**What is being asked:** Take the material below and restate it word for word, stopping after the line in which "kvalitātes prasībām" occurs.

━━━━━━━━━━━━━━━━━━━━

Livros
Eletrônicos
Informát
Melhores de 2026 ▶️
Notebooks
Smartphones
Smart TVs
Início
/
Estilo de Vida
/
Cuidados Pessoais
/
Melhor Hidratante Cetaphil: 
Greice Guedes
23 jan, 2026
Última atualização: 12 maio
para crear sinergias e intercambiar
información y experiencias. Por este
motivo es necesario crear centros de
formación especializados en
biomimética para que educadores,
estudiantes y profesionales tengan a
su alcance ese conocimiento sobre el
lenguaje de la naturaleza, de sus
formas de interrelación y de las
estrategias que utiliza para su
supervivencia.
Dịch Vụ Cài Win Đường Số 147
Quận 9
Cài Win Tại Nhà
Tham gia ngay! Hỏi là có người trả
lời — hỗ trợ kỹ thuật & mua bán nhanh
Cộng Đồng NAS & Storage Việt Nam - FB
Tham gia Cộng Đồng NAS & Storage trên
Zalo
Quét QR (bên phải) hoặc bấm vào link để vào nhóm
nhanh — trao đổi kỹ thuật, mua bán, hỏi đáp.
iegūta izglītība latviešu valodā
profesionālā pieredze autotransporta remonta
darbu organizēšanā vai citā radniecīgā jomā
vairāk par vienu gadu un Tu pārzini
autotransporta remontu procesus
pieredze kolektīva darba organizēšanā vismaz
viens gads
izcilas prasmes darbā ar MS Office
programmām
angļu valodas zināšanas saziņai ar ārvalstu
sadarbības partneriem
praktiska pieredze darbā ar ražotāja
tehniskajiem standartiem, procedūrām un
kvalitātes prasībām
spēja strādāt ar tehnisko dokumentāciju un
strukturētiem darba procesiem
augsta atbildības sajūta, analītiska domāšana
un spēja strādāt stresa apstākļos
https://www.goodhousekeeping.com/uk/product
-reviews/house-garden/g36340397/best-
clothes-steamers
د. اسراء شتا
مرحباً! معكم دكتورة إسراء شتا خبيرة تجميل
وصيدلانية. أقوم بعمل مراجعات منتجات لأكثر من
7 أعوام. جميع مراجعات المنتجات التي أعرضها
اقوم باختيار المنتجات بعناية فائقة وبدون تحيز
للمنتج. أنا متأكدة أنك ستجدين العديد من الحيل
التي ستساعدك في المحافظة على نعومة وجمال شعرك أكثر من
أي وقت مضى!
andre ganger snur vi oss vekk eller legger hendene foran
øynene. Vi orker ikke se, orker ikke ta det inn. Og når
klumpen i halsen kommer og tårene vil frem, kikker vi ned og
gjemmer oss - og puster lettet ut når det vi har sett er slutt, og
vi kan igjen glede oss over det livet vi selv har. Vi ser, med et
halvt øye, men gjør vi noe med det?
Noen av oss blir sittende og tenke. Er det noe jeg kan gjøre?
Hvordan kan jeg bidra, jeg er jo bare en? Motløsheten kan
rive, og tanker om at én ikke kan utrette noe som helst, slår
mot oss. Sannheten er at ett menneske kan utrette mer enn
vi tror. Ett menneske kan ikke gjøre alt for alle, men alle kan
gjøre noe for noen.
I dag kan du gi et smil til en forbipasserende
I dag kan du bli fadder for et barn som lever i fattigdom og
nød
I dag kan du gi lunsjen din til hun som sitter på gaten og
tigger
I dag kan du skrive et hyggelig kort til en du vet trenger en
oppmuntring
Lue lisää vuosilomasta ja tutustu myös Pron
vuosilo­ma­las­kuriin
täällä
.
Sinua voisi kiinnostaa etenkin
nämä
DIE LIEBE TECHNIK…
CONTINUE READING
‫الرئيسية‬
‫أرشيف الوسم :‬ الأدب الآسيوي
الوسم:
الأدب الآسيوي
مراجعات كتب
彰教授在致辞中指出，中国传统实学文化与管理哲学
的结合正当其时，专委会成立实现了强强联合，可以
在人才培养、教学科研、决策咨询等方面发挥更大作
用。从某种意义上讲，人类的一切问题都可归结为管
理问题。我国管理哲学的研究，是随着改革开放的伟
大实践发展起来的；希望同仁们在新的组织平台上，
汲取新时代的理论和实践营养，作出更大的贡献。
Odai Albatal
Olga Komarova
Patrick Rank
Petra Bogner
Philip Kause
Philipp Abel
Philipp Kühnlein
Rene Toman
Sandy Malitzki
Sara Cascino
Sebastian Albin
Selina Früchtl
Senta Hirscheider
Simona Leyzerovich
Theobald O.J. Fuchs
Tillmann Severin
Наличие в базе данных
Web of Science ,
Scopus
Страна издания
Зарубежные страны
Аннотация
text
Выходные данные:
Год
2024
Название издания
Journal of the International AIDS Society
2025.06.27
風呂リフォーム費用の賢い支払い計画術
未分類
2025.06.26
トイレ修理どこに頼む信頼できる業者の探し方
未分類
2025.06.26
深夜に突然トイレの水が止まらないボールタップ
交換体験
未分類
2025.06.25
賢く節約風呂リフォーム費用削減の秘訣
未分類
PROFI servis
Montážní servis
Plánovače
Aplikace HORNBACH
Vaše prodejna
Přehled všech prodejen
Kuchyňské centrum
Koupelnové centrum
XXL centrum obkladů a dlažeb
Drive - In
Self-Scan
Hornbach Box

━━━━━━━━━━━━━━━━━━━━

**Answer to the exercise:**
Livros
Eletrônicos
Informát
Melhores de 2026 ▶️
Notebooks
Smartphones
Smart TVs
Início
/
Estilo de Vida
/
Cuidados Pessoais
/
Melhor Hidratante Cetaphil: 
Greice Guedes
23 jan, 2026
Última atualização: 12 maio
para crear sinergias e intercambiar
información y experiencias. Por este
motivo es necesario crear centros de
formación especializados en
biomimética para que educadores,
estudiantes y profesionales tengan a
su alcance ese conocimiento sobre el
lenguaje de la naturaleza, de sus
formas de interrelación y de las
estrategias que utiliza para su
supervivencia.
Dịch Vụ Cài Win Đường Số 147
Quận 9
Cài Win Tại Nhà
Tham gia ngay! Hỏi là có người trả
lời — hỗ trợ kỹ thuật & mua bán nhanh
Cộng Đồng NAS & Storage Việt Nam - FB
Tham gia Cộng Đồng NAS & Storage trên
Zalo
Quét QR (bên phải) hoặc bấm vào link để vào nhóm
nhanh — trao đổi kỹ thuật, mua bán, hỏi đáp.
iegūta izglītība latviešu valodā
profesionālā pieredze autotransporta remonta
darbu organizēšanā vai citā radniecīgā jomā
vairāk par vienu gadu un Tu pārzini
autotransporta remontu procesus
pieredze kolektīva darba organizēšanā vismaz
viens gads
izcilas prasmes darbā ar MS Office
programmām
angļu valodas zināšanas saziņai ar ārvalstu
sadarbības partneriem
praktiska pieredze darbā ar ražotāja
tehniskajiem standartiem, procedūrām un
kvalitātes prasībām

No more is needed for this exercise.